Parameters controlling basic hadoop tasks

command
  Name of command for running hadoop from the command line. Defaults to
  "hadoop"

python_executable
  Name of command for running python from the command line. Defaults to
  "python"

scheduler
  Type of scheduler to use when scheduling hadoop jobs. Can be "fair" or
  "capacity". Defaults to "fair".

streaming_jar
  Path to your streaming jar. Must be specified to run streaming jobs.

version
  Version of hadoop used in your cluster. Can be "cdh3", "chd4", or
  "apache1". Defaults to "cdh4".


[hdfs]
------

Parameters controlling the use of snakebite to speed up hdfs queries.

client
  Client to use for most hadoop commands. Options are "snakebite",
  "snakebite_with_hadoopcli_fallback", "webhdfs" and "hadoopcli". Snakebite is
  much faster, so use of it is encouraged. webhdfs is fast and works with
  Python 3 as well, but has not been used that much in the wild.
  Both snakebite and webhdfs requires you to install it separately on
  the machine. Defaults to "hadoopcli".

client_version
  Optionally specifies hadoop client version for snakebite.

effective_user
  Optionally specifies the effective user for snakebite.

namenode_host
  The hostname of the namenode. Needed for snakebite if
  snakebite_autoconfig is not set.

namenode_port
  The port used by snakebite on the namenode. Needed for snakebite if
  snakebite_autoconfig is not set.

snakebite_autoconfig
  If true, attempts to automatically detect the host and port of the
  namenode for snakebite queries. Defaults to false.

tmp_dir
  Path to where Luigi will put temporary files on hdfs


[hive]
------

Parameters controlling hive tasks

command
  Name of the command used to run hive on the command line. Defaults to
  "hive".

hiverc_location
  Optional path to hive rc file.

metastore_host
  Hostname for metastore.

metastore_port
  Port for hive to connect to metastore host.

release
  If set to "apache", uses a hive client that better handles apache
  hive output. All other values use the standard client Defaults to
  "cdh4".


[kubernetes]
------------

Parameters controlling Kubernetes Job Tasks

auth_method
  Authorization method to access the cluster.
  Options are "kubeconfig_" or "service-account_"

kubeconfig_path
  Path to kubeconfig file, for cluster authentication.
  It defaults to ``~/.kube/config``, which is the default location when
  using minikube_.
  When auth_method is "service-account" this property is ignored.

max_retrials
  Maximum number of retrials in case of job failure.

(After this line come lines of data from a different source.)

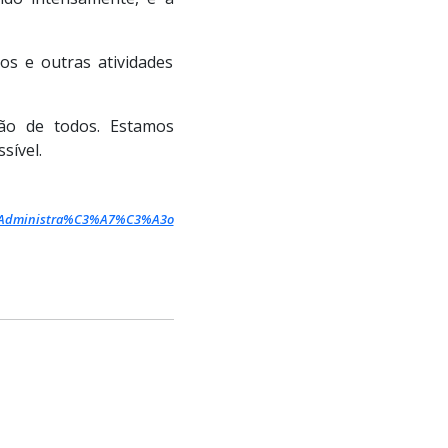
os e outras atividades
ão de todos. Estamos
sível.
e%20Administra%C3%A7%C3%A3o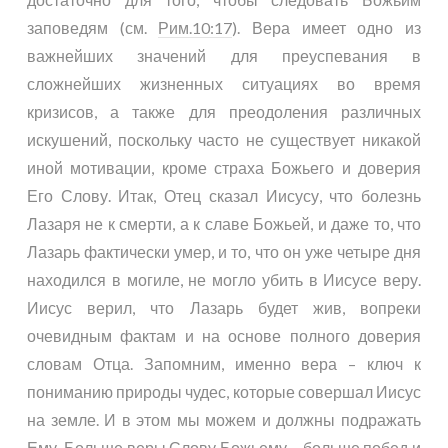
заповедям (см.
Рим.10:17
). Вера имеет одно из
важнейших значений для преуспевания в
сложнейших жизненных ситуациях во время
кризисов, а также для преодоления различных
искушений, поскольку часто не существует никакой
иной мотивации, кроме страха Божьего и доверия
Его Слову. Итак, Отец сказал Иисусу, что болезнь
Лазаря не к смерти, а к славе Божьей, и даже то, что
Лазарь фактически умер, и то, что он уже четыре дня
находился в могиле, не могло убить в Иисусе веру.
Иисус верил, что Лазарь будет жив, вопреки
очевидным фактам и на основе полного доверия
словам Отца. Запомним, именно вера – ключ к
пониманию природы чудес, которые совершал Иисус
на земле. И в этом мы можем и должны подражать
Ему. Больше веры Слову Божьему – больше побед и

.. _service-account: http://kubernetes.io/docs/user-guide/kubeconfig-file
.. _kubeconfig: http://kubernetes.io/docs/user-guide/service-accounts
.. _minikube: http://kubernetes.io/docs/getting-started-guides/minikube


[mysql]
-------

Parameters controlling use of MySQL targets

marker_table
  Table in which to store status of table updates. This table will be
  created if it doesn't already exist. Defaults to "table_updates".


[postgres]
----------

Parameters controlling the use of Postgres targets

local_tmp_dir
  Directory in which to temporarily store data before writing to
  postgres. Uses system default if not specified.

marker_table
  Table in which to store status of table updates. This table will be
  created if it doesn't already exist. Defaults to "table_updates".


[prometheus]
------------

use_task_family_in_labels
  Should task family be used as a prometheus bucket label.
  Default value is true.

task_parameters_to_use_in_labels
  List of task arguments' names used as additional prometheus bucket labels.
  Passed in a form of a json list.


[redshift]
----------

Parameters controlling the use of Redshift targets

marker_table
  Table in which to store status of table updates. This table will be
  created if it doesn't already exist. Defaults to "table_updates".

.. _resources-config:

[resources]
-----------

This section can contain arbitrary keys. Each of these specifies the
amount of a global resource that the scheduler can allow workers to use.
The scheduler will prevent running jobs with resources specified from
exceeding the counts in this section. Unspecified resources are assumed
to have limit 1. Example resources section for a configuration with 2
hive resources and 1 mysql resource:

.. code:: ini

  [resources]
  hive=2
  mysql=1

Note that it was not necessary to specify the 1 for mysql here, but it
is good practice to do so when you have a fixed set of resources.

.. _retcode-config:

[retcode]
---------

Configure return codes for the Luigi binary. In the case of multiple return
codes that could apply, for example a failing task and missing data, the
*numerically greatest* return code is returned.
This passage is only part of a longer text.